Ag and ethanol groups ask Biden for help at home and overseas

The ethanol industry, which says it has lost $3.8 billion in sales since March due to the pandemic, is increasingly looking to the Biden administration for relief at the same time that farm groups want the new president to resolve the trade war with China. But a Purdue University professor said it was unlikely President Biden, when he takes office on Jan. 20, would immediately undertake broad-scale trade reform, pointing out that “he has other priorities that take precedence.”

Corn ethanol production is down 2 billion gallons this year because of the economic slowdown that accompanied the pandemic and reduced gasoline consumption, said the Renewable Fuels Association on Wednesday. Geoff Cooper, the RFA’s chief executive, said Congress is shying away from targeted aid, but that the USDA could provide the money if Congress provides a new tranche of cash for agricultural assistance.

Tom Vilsack, the Biden nominee for agriculture secretary, was likely “to take a more inclusive approach” toward ethanol than the Trump administration, said Cooper. Direct payments to ethanol makers would be the most efficient approach, he said. Cooper said the Trump administration, weeks late in proposing the Renewable Fuel Standard for 2021, should leave the job for Biden officials, and he renewed a call for the EPA to deny “hardship” exemptions to small refineries from complying with the RFS.

A dozen farm and export groups urged Biden to adopt an aggressive free trade agenda, headlined by the removal of U.S. tariffs on allies and resolution of the trade war with China. U.S. farm exports, the source of 20 percent of farm revenue, slumped during the dispute, but prospects are brighter this year, with China forecast to return to its role as the sector’s No. 1 customer.

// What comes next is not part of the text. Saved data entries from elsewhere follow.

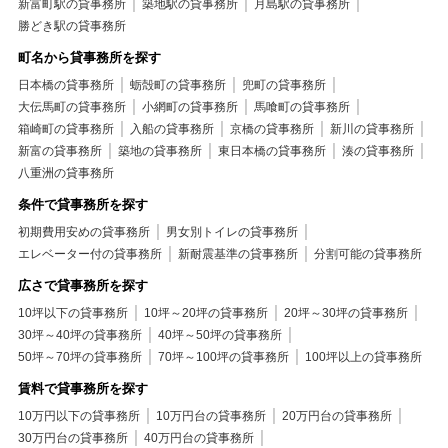
新富町駅の貸事務所
築地駅の貸事務所
月島駅の貸事務所
勝どき駅の貸事務所
町名から貸事務所を探す
日本橋の貸事務所
蛎殻町の貸事務所
兜町の貸事務所
大伝馬町の貸事務所
小網町の貸事務所
馬喰町の貸事務所
箱崎町の貸事務所
入船の貸事務所
京橋の貸事務所
新川の貸事務所
新富の貸事務所
築地の貸事務所
東日本橋の貸事務所
湊の貸事務所
八重洲の貸事務所
条件で貸事務所を探す
初期費用安めの貸事務所
男女別トイレの貸事務所
エレベーター付の貸事務所
新耐震基準の貸事務所
分割可能の貸事務所
広さで貸事務所を探す
10坪以下の貸事務所
10坪～20坪の貸事務所
20坪～30坪の貸事務所
30坪～40坪の貸事務所
40坪～50坪の貸事務所
50坪～70坪の貸事務所
70坪～100坪の貸事務所
100坪以上の貸事務所
賃料で貸事務所を探す
10万円以下の貸事務所
10万円台の貸事務所
20万円台の貸事務所
30万円台の貸事務所
40万円台の貸事務所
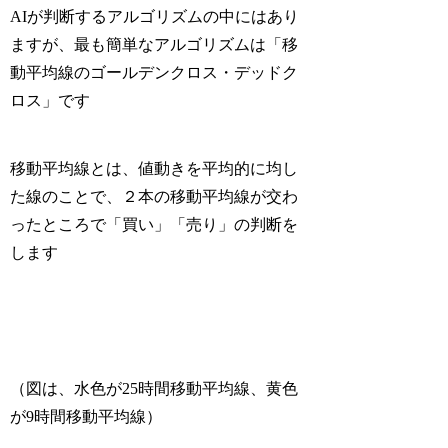
AIが判断するアルゴリズムの中にはあり
ますが、
最も簡単なアルゴリズムは「移
動平均線のゴールデンクロス・デッドク
ロス」
です
移動平均線とは、値動きを平均的に均し
た線のことで、２本の移動平均線が交わ
ったところで「買い」「売り」の判断を
します
（図は、水色が25時間移動平均線、黄色
が9時間移動平均線）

In a policy paper, the groups also advocated for the modernization of roads, bridges, rail lines, waterways, and ports and an accelerated build-out of rural broadband. They encouraged the increased domestic use of ethanol and the removal of trade barriers to ethanol exports.

“Trade uncertainties, retaliatory tariffs, low commodity prices, supply chain disruptions, extreme weather, and the Covid-19 pandemic have hurt many food and agriculture producers in the United States and have pushed businesses and farm families to the brink,” said the policy paper. “Much of this harm can be traced to disruptions in our export markets.”

In a letter to president-elect Biden, the National Association of Wheat Growers asked for the removal of tariffs and trade barriers that impede wheat exports to Europe and China. It also supported a $1 billion appropriation for international food aid to alleviate hunger caused by the pandemic.

Russell Hillberry, a professor of agricultural economics, wrote in the quarterly Purdue Agricultural Economics Report that although Biden “should be expected to reverse many of President Trump’s policies over the course of his administration, it is unlikely he will undertake the whole of this task immediately. He has other priorities that will take precedence over trade policy.”

On China, Biden may use the Trump tariffs as leverage in negotiations over issues such as intellectual property rights that were at the root of the trade war, said Hillberry. “The key change in this regard might be that a President Biden will be less focused than President Trump was on using this leverage to increase sales of agricultural products.”